Build Modern Data Streaming Architectures on AWS - Build Modern Data Streaming Architectures on AWS

Build Modern Data Streaming Architectures on AWS

Publication date: May 17, 2022 (Document revisions)

Abstract

Modern data architecture is about using the right tool for the job. It acknowledges that a “one size fits all” approach leads to compromise, and a solution that is not optimized for anyone. With modern data architecture, customers can integrate a data lake, data warehouses, and purpose-built data services, with a unified governance layer, to create a system without boundaries that enables data-driven decisions.
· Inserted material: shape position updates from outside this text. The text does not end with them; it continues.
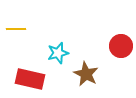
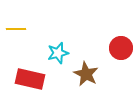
red circle: moved 2 px down
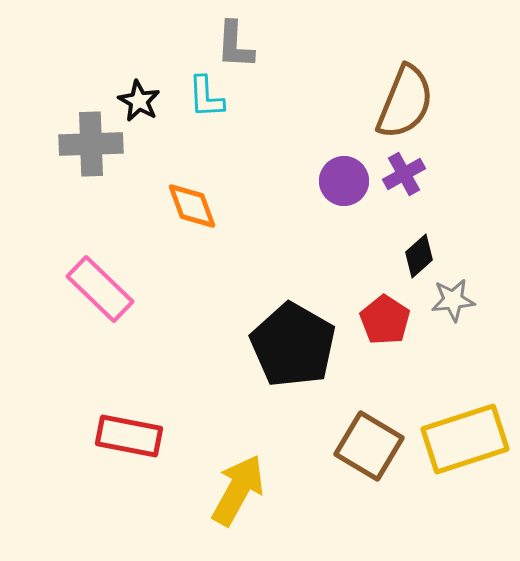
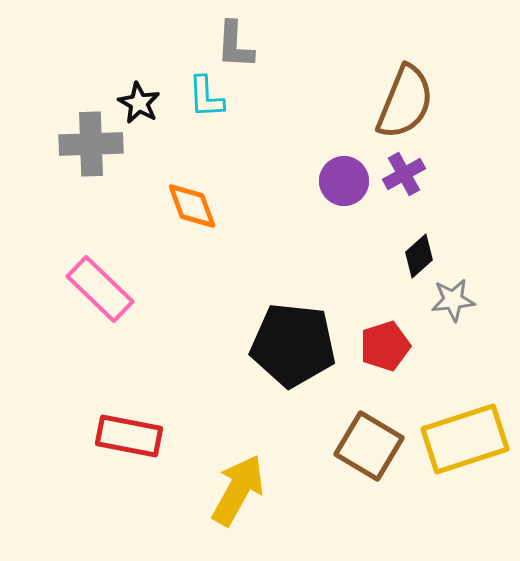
black star: moved 2 px down
red pentagon: moved 26 px down; rotated 21 degrees clockwise
black pentagon: rotated 24 degrees counterclockwise
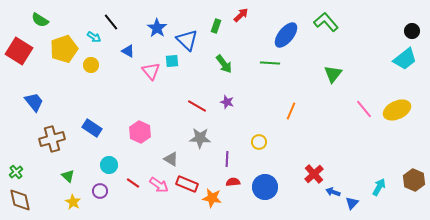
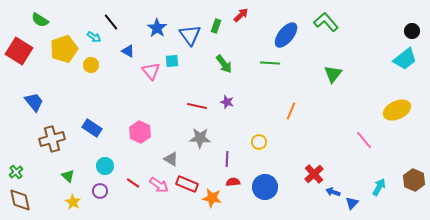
blue triangle at (187, 40): moved 3 px right, 5 px up; rotated 10 degrees clockwise
red line at (197, 106): rotated 18 degrees counterclockwise
pink line at (364, 109): moved 31 px down
cyan circle at (109, 165): moved 4 px left, 1 px down
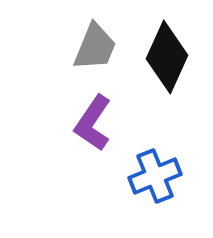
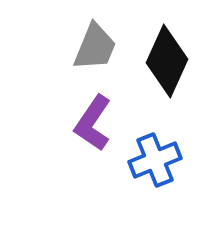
black diamond: moved 4 px down
blue cross: moved 16 px up
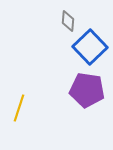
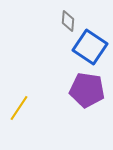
blue square: rotated 12 degrees counterclockwise
yellow line: rotated 16 degrees clockwise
When building a modern data architecture, sometimes there is a need for data to flow with low latency between components to power real-time decisions. This whitepaper helps cloud architects, data scientists, and developers to design and building modern data streaming architectures that can quickly generate insights using Amazon Web Services (AWS) streaming services such Amazon Kinesis Data Streams, Amazon Data Firehose, Amazon Managed Service for Apache Flink, and Amazon Managed Streaming for Apache Kafka (Amazon MSK).

Are you Well-Architected?

The AWS Well-Architected Framework helps you understand the pros and cons of the decisions you make when building systems in the cloud. The six pillars of the Framework allow you to learn architectural best practices for designing and operating reliable, secure, efficient, cost-effective, and sustainable systems. Using the AWS Well-Architected Tool, available at no charge in the AWS Management Console (sign-in required), you can review your workloads against these best practices by answering a set of questions for each pillar.

In the Data Analytics Lens, we focus on how to design, deploy, and architect your data analytics workloads in the AWS Cloud. This lens adds to the best practices described in the Well-Architected Framework.

For more expert guidance and best practices for your cloud architecture—reference architecture deployments, diagrams, and whitepapers—refer to the AWS Architecture Center.

Introduction

Traditional on-premises data analytics approaches can’t handle exponential data volumes because they don’t scale well enough and are too expensive. Organizations need to easily access and analyze all types of data, such as structured, semi-structured, unstructured, and real-time streaming data to perform comprehensive and efficient analytics. They also need to easily break down data silos to gain new insights and build better experiences. With a modern data architecture, organizations can collect, store, organize, and process valuable data, make it available in a secure way, and enable applications to derive low-latency, near real-time insights.

This whitepaper presents how you can implement a modern data architecture on AWS and realize the benefits of low latency insights with streaming technologies. This modern data architecture enables you to collect, manage, process, and analyze all your real-time streaming data in a simple and integrated fashion. A modern data streaming architecture also allows you to use all your data for a variety of use cases, such as streaming logs and event data to build live dashboards, delivering streaming data into data lakes and data warehouses, and building real-time analytics and event driven applications.

We first discuss the concept of the modern data architecture approach, modern data streaming architecture, then present three modern data architecture data movement patterns to derive insights from your near real-time streaming data, using AWS purpose-built analytics services.